Activity → For the material below, output exactly the span from the line with "Yay endirimlərindən siz də faydalanın 📢" to the line with "rsiniz. Uşaqlarınız ən", including both, and nothing besides.
____________
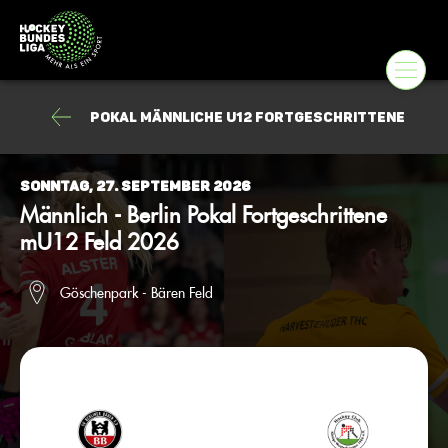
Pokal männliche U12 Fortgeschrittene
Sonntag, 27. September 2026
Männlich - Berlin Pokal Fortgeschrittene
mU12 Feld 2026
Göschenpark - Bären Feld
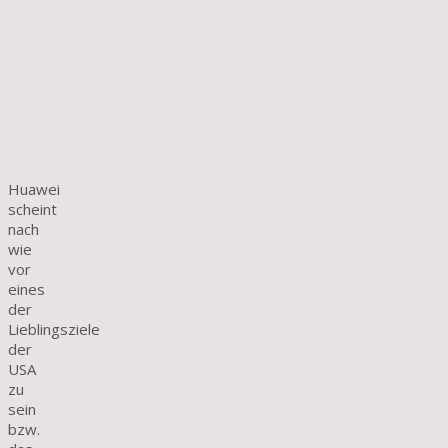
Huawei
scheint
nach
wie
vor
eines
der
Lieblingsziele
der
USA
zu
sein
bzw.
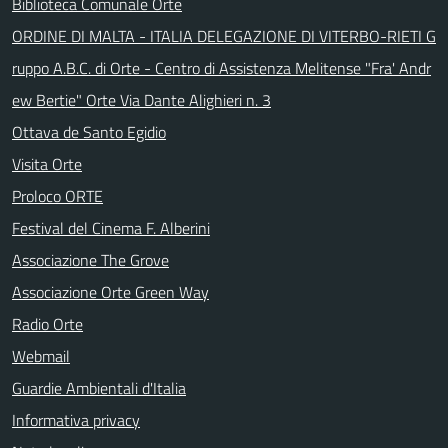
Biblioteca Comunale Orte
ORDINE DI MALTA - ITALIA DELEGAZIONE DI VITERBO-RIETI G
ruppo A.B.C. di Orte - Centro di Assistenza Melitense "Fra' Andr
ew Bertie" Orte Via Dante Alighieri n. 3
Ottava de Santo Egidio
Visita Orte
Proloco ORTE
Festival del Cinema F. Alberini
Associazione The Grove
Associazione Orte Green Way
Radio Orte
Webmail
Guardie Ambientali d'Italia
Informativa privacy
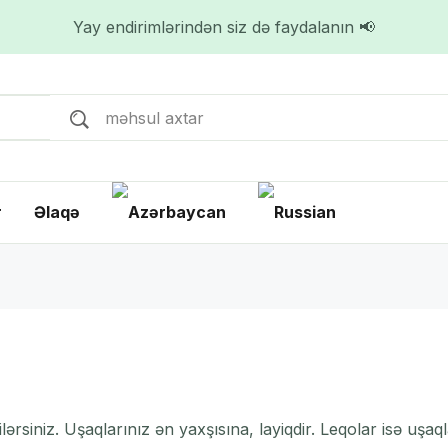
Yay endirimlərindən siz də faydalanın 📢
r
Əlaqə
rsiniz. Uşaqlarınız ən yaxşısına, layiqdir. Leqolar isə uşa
____________
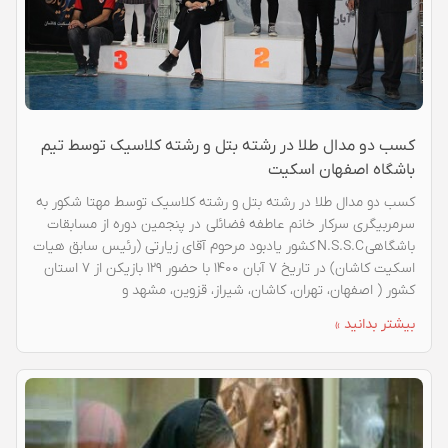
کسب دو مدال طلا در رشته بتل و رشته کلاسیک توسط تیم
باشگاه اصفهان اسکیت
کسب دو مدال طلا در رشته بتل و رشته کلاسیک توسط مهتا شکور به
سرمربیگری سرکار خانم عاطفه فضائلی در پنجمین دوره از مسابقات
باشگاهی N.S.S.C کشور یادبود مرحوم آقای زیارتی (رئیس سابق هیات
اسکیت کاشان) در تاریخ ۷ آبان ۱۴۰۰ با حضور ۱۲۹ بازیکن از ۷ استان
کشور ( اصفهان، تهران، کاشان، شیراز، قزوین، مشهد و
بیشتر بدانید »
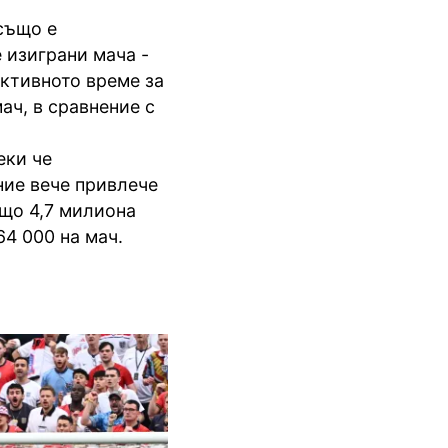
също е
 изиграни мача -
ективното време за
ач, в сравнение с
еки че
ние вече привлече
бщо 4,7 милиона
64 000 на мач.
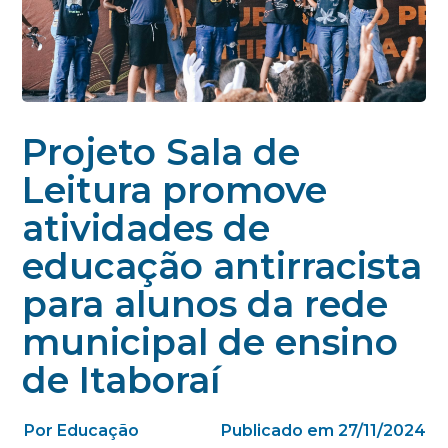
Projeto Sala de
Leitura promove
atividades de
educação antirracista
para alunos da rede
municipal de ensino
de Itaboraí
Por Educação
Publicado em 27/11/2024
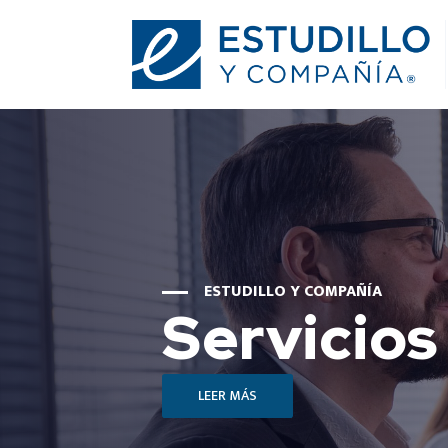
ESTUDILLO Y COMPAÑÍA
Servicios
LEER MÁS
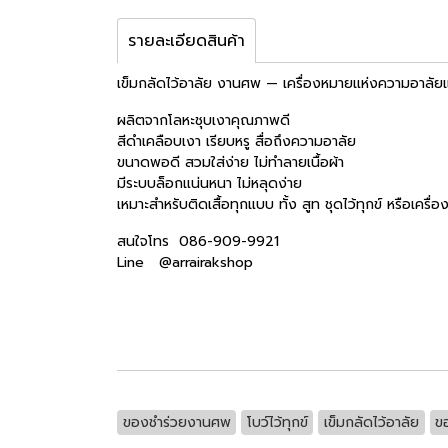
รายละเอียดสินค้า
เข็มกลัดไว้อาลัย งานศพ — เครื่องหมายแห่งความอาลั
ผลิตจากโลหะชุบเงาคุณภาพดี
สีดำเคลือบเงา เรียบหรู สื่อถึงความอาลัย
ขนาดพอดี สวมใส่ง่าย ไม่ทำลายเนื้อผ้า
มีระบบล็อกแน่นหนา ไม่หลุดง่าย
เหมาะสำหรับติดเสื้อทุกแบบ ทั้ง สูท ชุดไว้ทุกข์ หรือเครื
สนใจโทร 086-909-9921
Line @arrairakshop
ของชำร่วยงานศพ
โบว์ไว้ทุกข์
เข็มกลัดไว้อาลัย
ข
____________
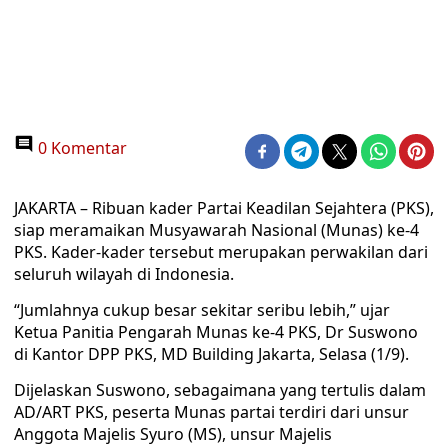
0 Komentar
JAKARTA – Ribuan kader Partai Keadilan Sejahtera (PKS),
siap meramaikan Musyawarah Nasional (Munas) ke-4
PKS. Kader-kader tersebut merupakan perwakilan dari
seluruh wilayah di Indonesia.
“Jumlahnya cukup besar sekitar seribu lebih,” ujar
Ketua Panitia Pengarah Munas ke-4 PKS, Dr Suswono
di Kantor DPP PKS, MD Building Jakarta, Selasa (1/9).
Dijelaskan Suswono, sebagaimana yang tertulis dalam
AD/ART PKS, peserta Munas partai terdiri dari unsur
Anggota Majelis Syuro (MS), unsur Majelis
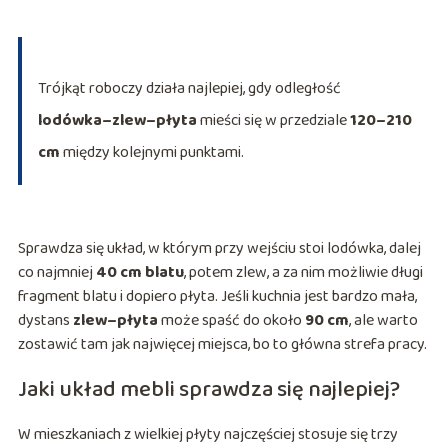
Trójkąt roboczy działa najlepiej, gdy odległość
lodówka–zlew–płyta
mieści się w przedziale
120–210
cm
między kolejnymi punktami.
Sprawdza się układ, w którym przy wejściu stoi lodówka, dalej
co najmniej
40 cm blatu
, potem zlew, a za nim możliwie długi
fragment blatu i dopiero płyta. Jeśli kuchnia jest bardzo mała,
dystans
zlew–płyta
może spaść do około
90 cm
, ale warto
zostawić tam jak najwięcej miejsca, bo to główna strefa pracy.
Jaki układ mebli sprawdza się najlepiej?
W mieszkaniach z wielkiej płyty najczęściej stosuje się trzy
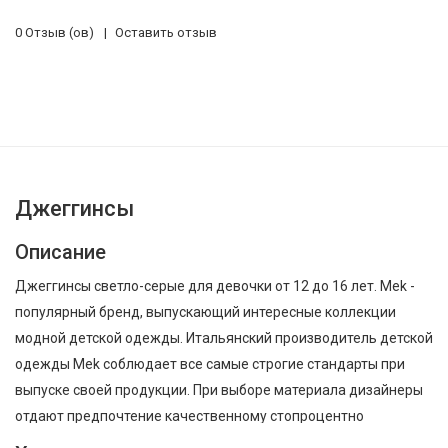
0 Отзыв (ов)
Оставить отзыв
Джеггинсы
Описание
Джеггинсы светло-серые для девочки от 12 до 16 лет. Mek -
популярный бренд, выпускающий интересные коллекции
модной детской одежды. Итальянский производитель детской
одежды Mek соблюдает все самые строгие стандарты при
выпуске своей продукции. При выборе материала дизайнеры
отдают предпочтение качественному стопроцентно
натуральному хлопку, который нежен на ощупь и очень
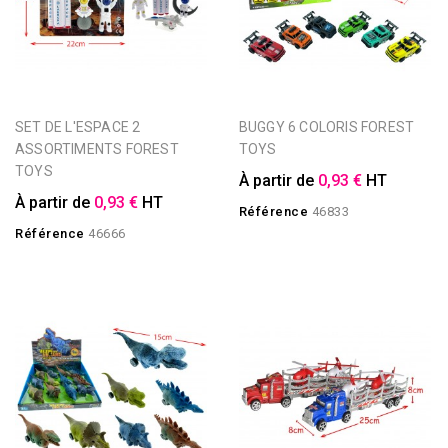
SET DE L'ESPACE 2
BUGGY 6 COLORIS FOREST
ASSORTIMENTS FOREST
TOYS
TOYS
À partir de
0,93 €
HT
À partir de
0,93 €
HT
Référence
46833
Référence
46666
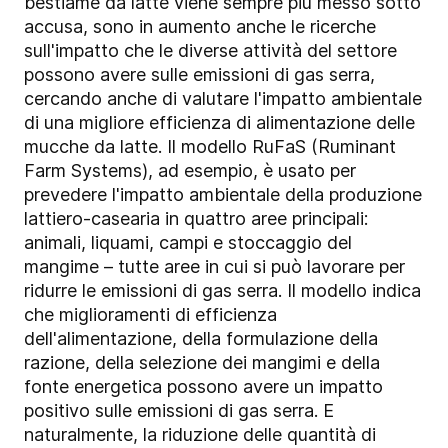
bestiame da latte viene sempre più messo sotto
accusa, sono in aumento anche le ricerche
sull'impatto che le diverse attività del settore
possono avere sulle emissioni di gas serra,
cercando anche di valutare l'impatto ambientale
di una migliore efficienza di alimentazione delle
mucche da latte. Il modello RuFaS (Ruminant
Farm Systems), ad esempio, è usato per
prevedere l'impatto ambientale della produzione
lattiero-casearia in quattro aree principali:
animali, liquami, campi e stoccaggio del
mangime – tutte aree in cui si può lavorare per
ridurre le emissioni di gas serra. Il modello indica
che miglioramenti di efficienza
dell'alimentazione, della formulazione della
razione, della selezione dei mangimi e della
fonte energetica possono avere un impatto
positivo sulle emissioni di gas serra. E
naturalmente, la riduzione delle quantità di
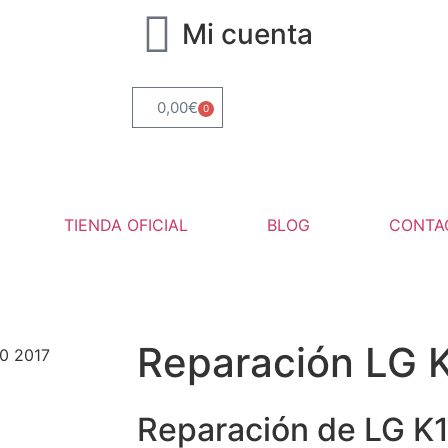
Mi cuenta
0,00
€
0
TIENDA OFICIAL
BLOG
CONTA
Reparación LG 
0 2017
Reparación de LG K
____________
Task result →
Yay endirimlərindən siz də faydalanın 📢
r
Əlaqə
rsiniz. Uşaqlarınız ən yaxşısına, layiqdir. Leqolar isə uşa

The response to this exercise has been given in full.